WHO RUNS A DORMANT COMPANY?
If it is to remain dormant, a company cannot have paid employees because their wages would have to be recorded in the accounting records. However, all companies, including those that are dormant, must have: at least one director for a private company (two directors for a public company); and a company secretary.
NB: A sole director cannot also be the company secretary. There MUST be at least two officers of the company.
WHAT RESPONSIBILITIES DO THE OFFICERS OF A DORMANT COMPANY HAVE?
The responsibilities of a dormant company's officers are the same as for those of a trading company. The directors and secretary manage the company on behalf of the shareholders or members. Among other things, they are responsible for holding meetings and ensuring that all the necessary returns, accounts and other documents reach Companies House by the due date.
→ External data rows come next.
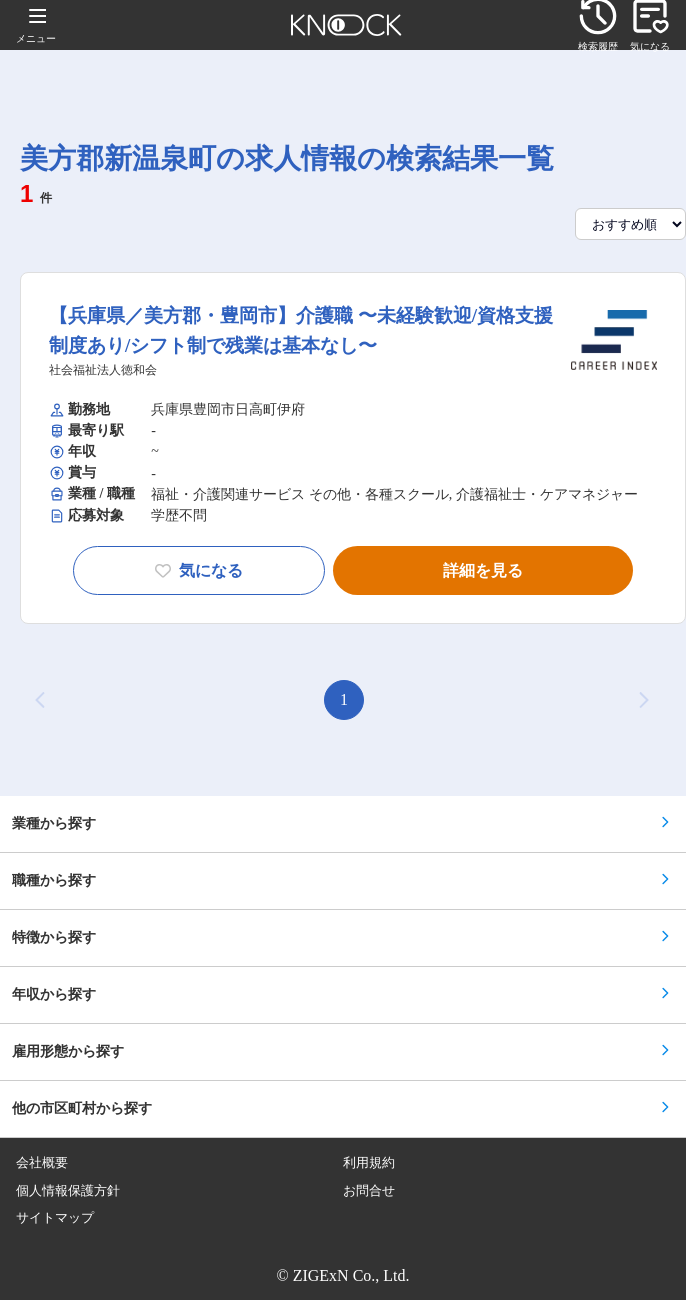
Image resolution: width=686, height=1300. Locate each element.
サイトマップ (55, 1218)
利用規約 (369, 1163)
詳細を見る (483, 570)
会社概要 (42, 1163)
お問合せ (369, 1191)
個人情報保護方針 (68, 1191)
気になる (199, 570)
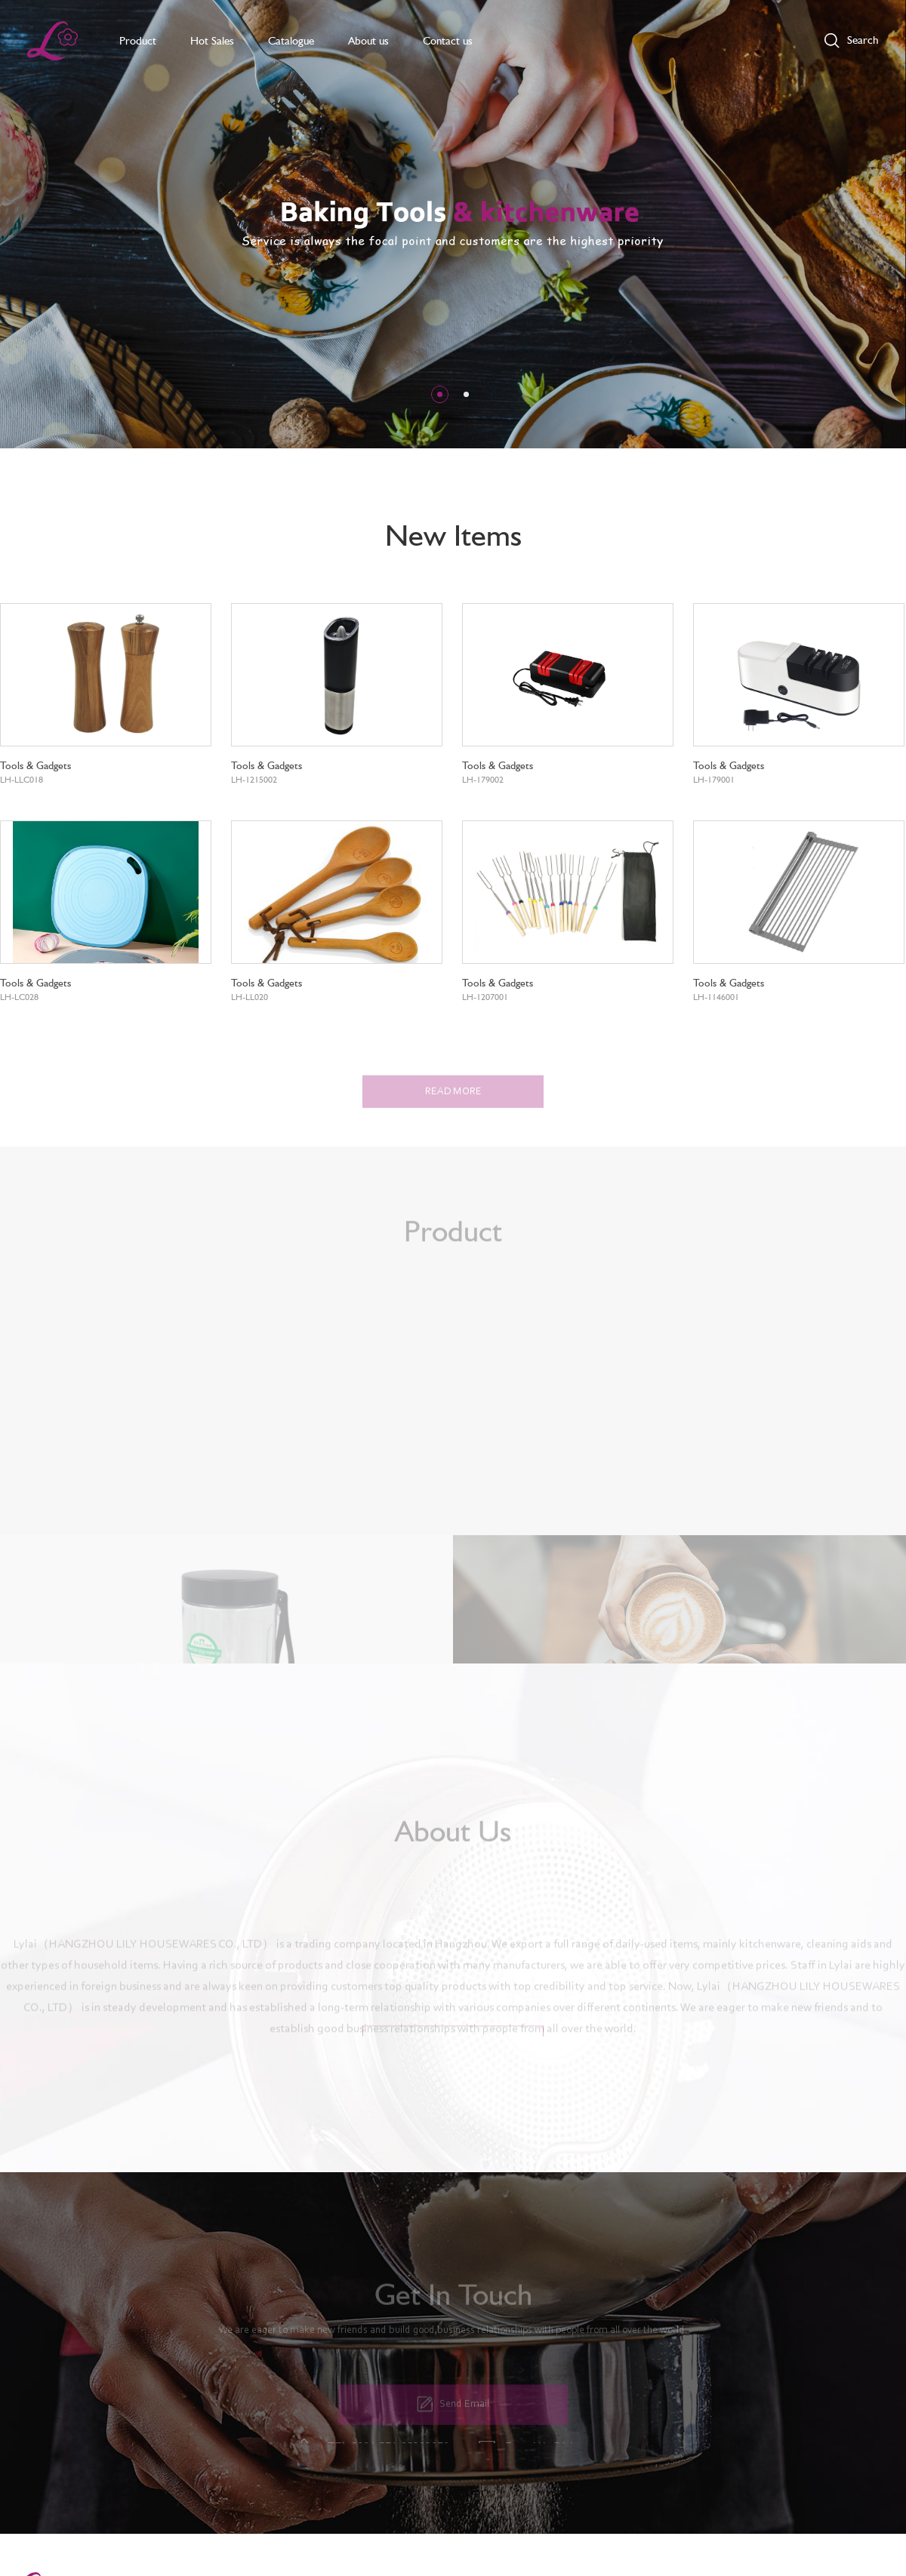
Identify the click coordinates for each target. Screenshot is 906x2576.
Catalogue (291, 41)
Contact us (448, 41)
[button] (439, 394)
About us (368, 41)
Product (137, 41)
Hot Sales (212, 41)
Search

WHAT HAPPENS IF DOCUMENTS ARE NOT DELIVERED TO COMPANIES HOUSE?
The company's officers could be prosecuted because they are personally responsible for ensuring that documents are delivered on time. Failing to do so is a criminal offence. In addition, there will always be an automatic civil penalty for filing accounts late. Companies House could also reasonably assume that the company is no longer required and strike it from the register. If a company is struck off the register, it ceases to exist and its assets become Crown property.